Snowflake joins Meta to optimize new model family in Snowflake Cortex AI

snowflakes | Snowflake joins Meta to optimize new model family in Snowflake Cortex AI

Key Takeaways

Snowflake is hosting the Llama 3.1 multilingual large language models, including Meta's largest open-source LLM, Llama 3.1 405B, in Snowflake Cortex AI to support real-time AI applications at scale.

The optimized Llama 3.1 405B model enables real-time inference with significantly lower latency and higher throughput, supporting fine-tuning on a single GPU node, thus reducing costs and complexity for developers.

The partnership between Meta and Snowflake emphasizes trust and safety in AI, while also open-sourcing the LLM Inference and Fine-Tuning System Optimization Stack to promote innovation within the AI community.

Larger model scale and memory requirements pose significant challenges for users pursuing low-latency inference for real-time use cases, cost-effectiveness and long context support for enterprise-grade generative AI use cases. 

Led by such constraints, Snowflake has announced that it will host the Llama 3.1 collection of multilingual open-source large language models (LLMs) in Snowflake Cortex AI for organizations to harness and build powerful AI applications at scale. 

This offering includes Meta’s largest open-source LLM, Llama 3.1 405B, with Snowflake developing and open-sourcing the inference system stack to enable real-time, high-throughput inference and further democratize natural language processing and generation applications. 

Explore related questions

Joining forces in this partnership, Meta and Snowflake aim to provide users with easy, efficient and trusted ways to access, fine-tune and deploy Meta’s newest models in the AI Data Cloud, with a comprehensive approach to trust and safety built-in at the foundational level.

Snowflake’s AI Research Team has optimized Llama 3.1 405B for both inference and fine-tuning, supporting a 128K context window while enabling real-time inference with up to three times lower end-to-end latency and 1.4 times higher throughput than existing open-source solutions.

This promises to allow for fine-tuning of the model using just a single GPU node – eliminating costs and complexity for developers and users within Cortex AI. 

Snowflake’s AI Research Team also continues to push the boundaries of open-source innovations through its regular contributions to the AI community and transparency of the way it is building LLM technologies. 

Along with the launch of Llama 3.1 405B, Snowflake’s AI Research Team is now open-sourcing its LLM Inference and Fine-Tuning System Optimization Stack in collaboration with DeepSpeed, Hugging Face, vLLM and the broader AI community.

“As a leader in the customer engagement and customer data platform space, Twilio’s customers need access to the right data to create the right message for the right audience at the right time,” said Kevin Niparko VP, product and technology strategy, Twilio Segment. 

“The ability to choose the right model for their use case within Snowflake Cortex AI empowers our joint customers to generate AI-driven, intelligent insights and easily activate them in downstream tools.
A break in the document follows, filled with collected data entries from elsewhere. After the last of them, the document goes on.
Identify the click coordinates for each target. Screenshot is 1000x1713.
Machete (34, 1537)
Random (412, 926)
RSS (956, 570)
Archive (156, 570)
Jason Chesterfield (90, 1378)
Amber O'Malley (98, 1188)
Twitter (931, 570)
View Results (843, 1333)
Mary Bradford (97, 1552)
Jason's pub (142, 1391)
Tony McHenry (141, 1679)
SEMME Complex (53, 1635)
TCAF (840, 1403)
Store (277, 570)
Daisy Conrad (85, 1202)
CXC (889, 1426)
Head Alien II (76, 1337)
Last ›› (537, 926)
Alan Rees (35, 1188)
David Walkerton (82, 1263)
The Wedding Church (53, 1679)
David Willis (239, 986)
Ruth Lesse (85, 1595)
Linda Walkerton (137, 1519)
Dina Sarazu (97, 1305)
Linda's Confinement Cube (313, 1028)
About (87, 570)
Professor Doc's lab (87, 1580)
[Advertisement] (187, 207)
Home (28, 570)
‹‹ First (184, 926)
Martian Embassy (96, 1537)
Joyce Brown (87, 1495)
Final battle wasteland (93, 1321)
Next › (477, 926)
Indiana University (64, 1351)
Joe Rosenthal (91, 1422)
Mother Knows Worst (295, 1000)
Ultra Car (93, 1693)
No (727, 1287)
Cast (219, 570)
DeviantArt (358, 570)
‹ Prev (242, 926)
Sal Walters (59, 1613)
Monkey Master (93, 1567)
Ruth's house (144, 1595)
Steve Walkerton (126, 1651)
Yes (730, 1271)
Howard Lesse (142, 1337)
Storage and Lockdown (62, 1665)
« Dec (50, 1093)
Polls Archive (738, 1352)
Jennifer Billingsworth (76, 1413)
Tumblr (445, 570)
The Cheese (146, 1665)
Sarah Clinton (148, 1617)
In an era of rapid evolution, businesses need to iterate quickly on unified data sets to drive the best outcomes.”

Matthew Scullion, Matillion CEO and co-founder, said: “The upcoming addition of Llama 3.1 gives our team and users even more choice and flexibility to access the large language models that suit use cases best and stay on the cutting-edge of AI innovation. Llama 3.1 within Snowflake Cortex AI will be immediately available with Matillion on Snowflake’s launch day.”